Kommentare sind geschlossen
  1. Es ist dringend die Seite von Campact auf andere Spräche zu übersetzen. Mindestens auf Englisch. Salvatore (aus Italien)

    • Lieber Salvatore,
      danke für den Hinweis! Und: Wir freuen uns Dich in Italien bereits zu erreichen 🙂

  2. Ich kann nur sagen, die Leute, welche bei den Verhandlungen bzgl. TTIP zugegen sind und mitbestimmen, behmen sich wie Götter, und das, was nach den Verhandlungen als Resultat herauskommt, wird uns Bürgern fast so verkauft, als wären TTIP & Co gottgegeben!
    Wie heißt es so schön:
    Es wäre nichts mehr rückgängig zu machen …
    Als wäre alles hinsichtlich TTIP & Co quasi in Stein gemeißelt!
    Vielen Dank auch!
    Und DANN, spätestens dann kann man nicht mehr von Demokratie sprechen, sondern lediglich von Diktatur („es wird diktiert“/ „vorgesagt“, wörtlich aus dem Latein übersetzt) –
    und DANN dürfen wir Bürger – das Gros der Bevölkerung – nur noch einfach abnicken bzw.
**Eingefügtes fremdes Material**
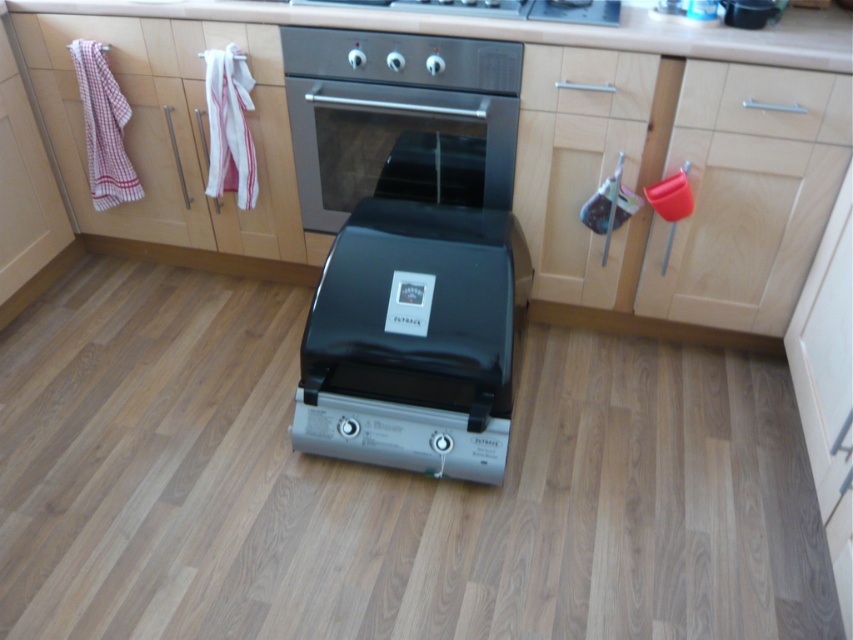 Is glossy ceramic countertop at upper center below wooden drawer at center?

Actually, glossy ceramic countertop at upper center is above wooden drawer at center.

Does glossy ceramic countertop at upper center appear on the right side of wooden drawer at center?

No, glossy ceramic countertop at upper center is not to the right of wooden drawer at center.

Where is `glossy ceramic countertop at upper center`? The height and width of the screenshot is (640, 853). glossy ceramic countertop at upper center is located at coordinates (523, 28).

Can you confirm if stainless steel oven at center is positioned below satin silver oven at upper center?

Correct, stainless steel oven at center is located below satin silver oven at upper center.

Does point (407, 51) come in front of point (352, 1)?

Yes, it is in front of point (352, 1).

Locate an element on the screen. The height and width of the screenshot is (640, 853). stainless steel oven at center is located at coordinates (393, 112).

Locate an element on the screen. This screenshot has width=853, height=640. stainless steel oven at center is located at coordinates (393, 112).

Measure the distance between wooden drawer at center and camera.

A distance of 1.70 meters exists between wooden drawer at center and camera.

Does wooden drawer at center come behind satin silver oven at upper center?

No, it is in front of satin silver oven at upper center.

Who is more distant from viewer, (648, 81) or (608, 10)?

The point (608, 10) is more distant.

Locate an element on the screen. wooden drawer at center is located at coordinates (606, 83). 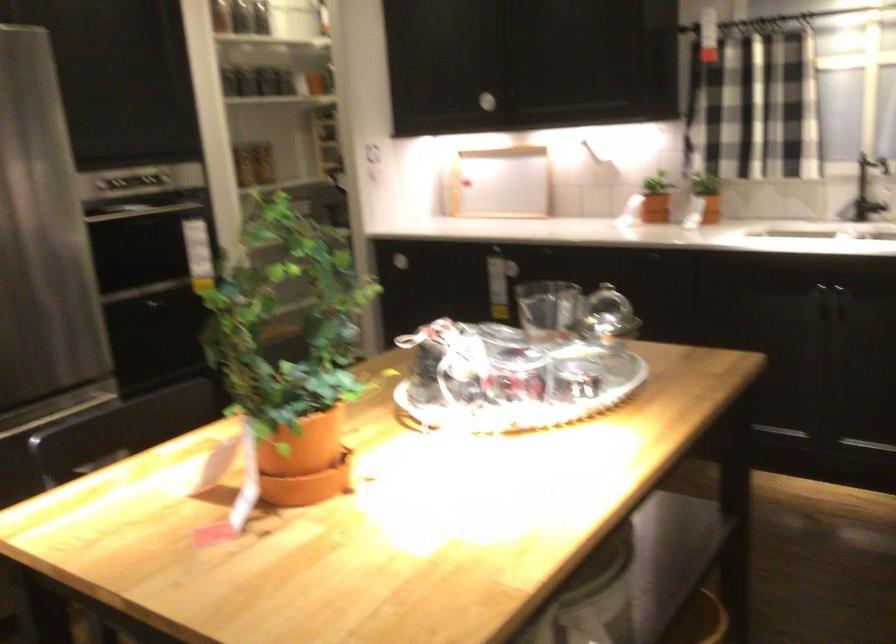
Ja und Amen sagen – und das allein tun, was von oben, von den Machern von TTIP & Co gewissermaßen, gefordert wird!
    Wir Bürger dürfen dann den politisch und wirtschaftlich Verantwortlichen nicht mehr auf gleicher Augenhöhe begegnen, sondern sind quasi Sklaven, allenfalls Untertanen.
    Und dann gilt auch ganz gewiss nicht mehr:
    Art. 3 GG: „ALLE Menschen sind vor dem Gesetz gleich“ (!), geschweige von den anderen Grundrechten und Freiheiten, welche in einer wirklich gelebten Demokratie garantiert werden!
    Gleichheit in dem Sinne bedeutet: Gleiche Rechte und Pflichten, keiner darf darin bevorzugt oder benachteiligt werden … UND das ist gerecht.
    (Soziale) Gerechtigkeit muss ausgewogen sein, eine Balance, ein GLEICHgewicht bilden.
    ALLES ANDERE wäre ungerecht!
    Und –
    bei den von USA bzw. Kanada und EU beabsichtigten Vertragswerken zu TTIP, CETA und TISA scheint DIES NICHT MEHR
    gewährleistet zu sein …

  3. es scheint ja einigermaßen unbekannt zu sein, das die EU – und Deutschland natürlich auch – ähnliche Knebelverträge in Zusammenarbeit mit IWF etc. mit etlichen afrikanischen und südamerikanischen Staaten abgeschlossen hat, die z.B. Agrarüberschüsse aus der EU auf den Markt lassen müssen um dringend benötigte Hilfen zu bekommen. Damit wird dort heimische Infrastruktur platt gemacht und die Märkte im Sinne der EU geöffnet und das Land „kaputt saniert“.
    Wir sind also nicht nur die potentiellen Opfer von TTiP, Tisa und Ceta sondern leider in sehr vielen Fällen auch Täter und in vollem Umfang schon jetzt für eine Menge Elend verantwortlich. Ich denke, das gehört zu dem Bild dazu und sollte auch nicht verschwiegen weden, sonst wäre die ganze Diskussion in übester Weise verlogen.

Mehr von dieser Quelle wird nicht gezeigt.